Cuando entró en la clínica, se encontró con Will.
–Buenos días. ¿Cómo está tu niña?
–Muy preguntona –sonrió Ally.
–Y cada día será peor.
–¡No me digas eso! –rio ella. A punto de retirarse de la profesión, Will Carter había establecido una clínica en Cumbria que todo el mundo admiraba. Sin él, nunca habría podido superar el trauma que había rodeado el nacimiento de Charlie. –Hay una fiesta de Halloween el sábado y todos los niños están locos de alegría.
–¿No trabajas el sábado?
–Sí, pero no importa. Charlie irá con mi madre.
–¿Seguro?
–Seguro, pero gracias por preguntar.
Sabía que Will le daría el día libre si se lo pedía, pero no pensaba hacerlo. El director de la clínica ya había hecho más que suficiente por ella.
–Hablando del sábado. Tony Masters piensa dar una cena y he pensado…
–La respuesta es no –lo interrumpió ella. Siempre pasaba lo mismo. Ante la menor oportunidad, Will se ponía a hacer de Cupido–. Ya sé lo que vas a decir y te lo agradezco. Pero no necesito pareja.
El hombre la miró con expresión preocupada.
–Ally, eres joven y no deberías enterrarte en vida por Charlie.
–Mi hija y yo estamos estupendamente –replicó ella, colgando su abrigo en la percha.
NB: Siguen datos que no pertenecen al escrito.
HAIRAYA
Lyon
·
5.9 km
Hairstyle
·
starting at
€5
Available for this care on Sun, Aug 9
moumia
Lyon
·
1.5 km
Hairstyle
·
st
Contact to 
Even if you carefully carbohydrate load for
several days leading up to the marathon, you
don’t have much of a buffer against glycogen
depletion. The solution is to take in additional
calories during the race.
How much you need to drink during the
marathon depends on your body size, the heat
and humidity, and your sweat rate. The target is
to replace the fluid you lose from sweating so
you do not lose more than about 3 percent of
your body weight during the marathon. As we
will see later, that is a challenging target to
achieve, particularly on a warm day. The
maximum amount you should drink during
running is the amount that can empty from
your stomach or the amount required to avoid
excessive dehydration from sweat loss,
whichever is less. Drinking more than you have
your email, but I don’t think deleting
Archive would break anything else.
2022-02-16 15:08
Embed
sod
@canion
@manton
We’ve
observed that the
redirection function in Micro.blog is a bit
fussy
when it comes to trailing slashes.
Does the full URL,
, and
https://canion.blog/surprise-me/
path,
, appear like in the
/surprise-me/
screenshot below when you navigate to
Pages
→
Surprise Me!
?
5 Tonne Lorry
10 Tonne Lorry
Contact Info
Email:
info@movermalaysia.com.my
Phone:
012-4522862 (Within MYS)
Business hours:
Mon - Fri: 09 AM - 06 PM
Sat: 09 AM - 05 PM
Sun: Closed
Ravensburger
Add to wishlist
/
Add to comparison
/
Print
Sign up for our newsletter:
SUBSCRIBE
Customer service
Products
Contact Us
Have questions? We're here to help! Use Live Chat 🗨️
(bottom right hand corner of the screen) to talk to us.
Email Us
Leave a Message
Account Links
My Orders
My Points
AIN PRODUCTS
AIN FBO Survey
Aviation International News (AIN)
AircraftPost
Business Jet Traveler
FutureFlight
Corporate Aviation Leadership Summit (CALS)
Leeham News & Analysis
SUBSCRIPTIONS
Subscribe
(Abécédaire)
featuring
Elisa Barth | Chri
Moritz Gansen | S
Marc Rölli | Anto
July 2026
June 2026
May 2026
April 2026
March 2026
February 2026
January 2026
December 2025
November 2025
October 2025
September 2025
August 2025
–No es verdad. No haces vida social, no sales con nadie. Sé que tienes problemas económicos por culpa de ese canalla…
–Soy una mujer independiente y eso es lo único que importa –volvió a interrumpirlo Ally–. Un niño no necesita lujos, necesita cariño y atención. Charlie y yo somos felices, así que no te preocupes.
–Pues estoy preocupado –insistió Will–. Deberías salir con alguien que cuidase de ti.
–¿Cuidar de mí? No he conocido a ningún hombre que quiera cuidar de mí y de mi hija. Y nos cuidamos muy bien solas.
–Te mereces mucho más… –empezó a decir el hombre, con tristeza.
Ally lo besó en la mejilla.
–Tú eres encantador, Will, pero no hay muchos hombres como tú.